You know, when they said “Wear a facemask, make it cover both your mouth and nose, don’t touch it, wash your hands and stay home”?

Yeah, simple instructions, and a whole load of people can’t follow them properly. That is messed up.


Image source: shadownights23x

Had a guy constantly asking what time it is…by the 6th time I said “bro,there is a clock right there” he said ” I don’t know how to read it…grown ass man..

Couple weeks later on facebook someone shared a picture of cursive writing he made fun of the people who couldn’t read it…I posted a picture of a clock and said what time does this say…he blocked me


Image source: irunfarther

I was a drill sergeant in the US Army. The first time you have to show an adult man how to shave is a little shocking. The worst one was the 24 year old male that didn’t know how to tie his boots. He had gotten through reception and pick up day by tightly lacing his boots and tucking the laces in. As they would loosen up throughout the day, he would just pull them tight again. The first Sunday I noticed his boots were barely staying on as he was marching back from dinner. I asked him what was wrong with them as it’s common for privates to have the wrong size boots when they get to us. He didn’t know how to tie them. At all. Not a single knot. I spent an hour showing him how I tie my boots and different techniques if he gets hot spots or blisters. Then I assigned his bunkmate the task of making sure they were tied correctly when he left the bay.
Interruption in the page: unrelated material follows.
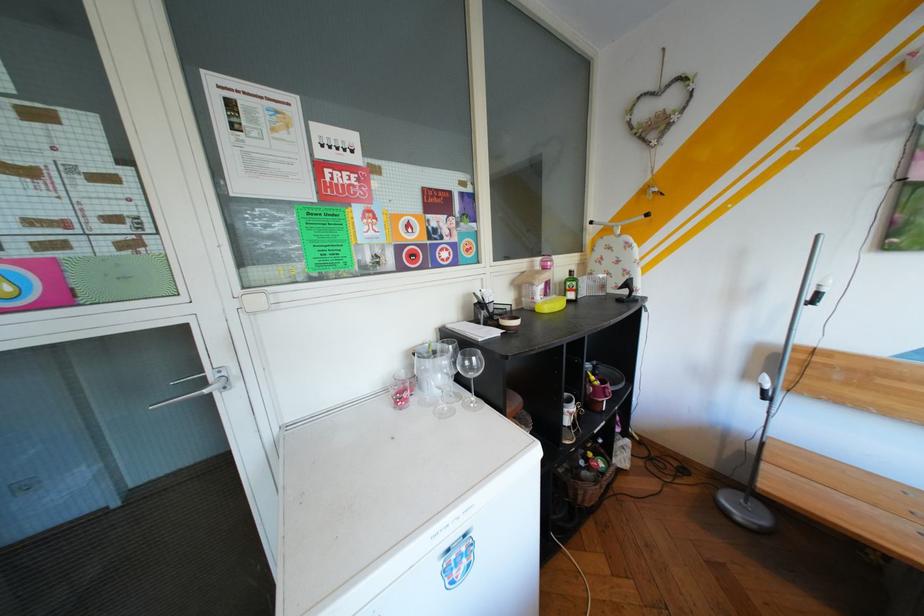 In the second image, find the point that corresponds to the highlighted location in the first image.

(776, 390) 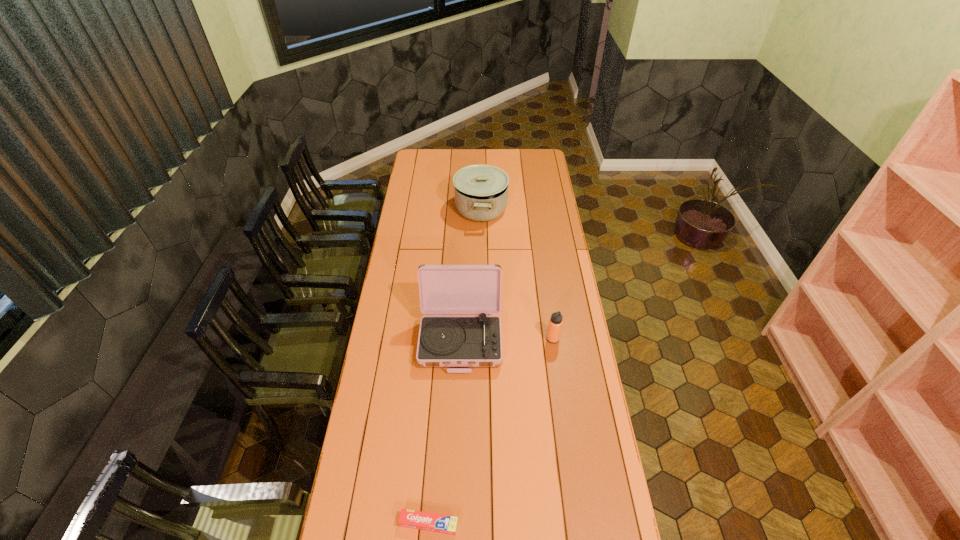 At what (x,y) coordinates should I click in order to perform the action: click on record player. Please return your answer as a coordinate pair (x, y). The height and width of the screenshot is (540, 960). Looking at the image, I should click on (446, 341).

The height and width of the screenshot is (540, 960). What are the coordinates of `saucepan` in the screenshot? It's located at click(481, 191).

I kind of understood it. He came from a super poor neighborhood, single mom that worked all the time, he didn’t have a lot of positive influences before joining the Army. I was a little worried about his comprehension skills since basic rifle marksmanship is kind of intense and takes some focus, but he did well. I was very happy that on family day he had his low quarters tied and was proud that he had learned so much.


Image source: natgoeshome

Co-worker announced she was pregnant, then immediately said she was sad that she couldn’t take a bath until the baby was born. I stared, confused, and asked “Why can’t you take a bath?” She looked at me as though I was stupid and said, “Because the baby will drown!” I had to walk away.


Image source: TopRamenisha

My roommate was making brownies from a box. The instructions said to grease the bottom of the pan before pouring in the batter. You bet your ass they picked up the pan, flipped it over, greased the BOTTOM of it, flipped it back over and poured in the brownie batter.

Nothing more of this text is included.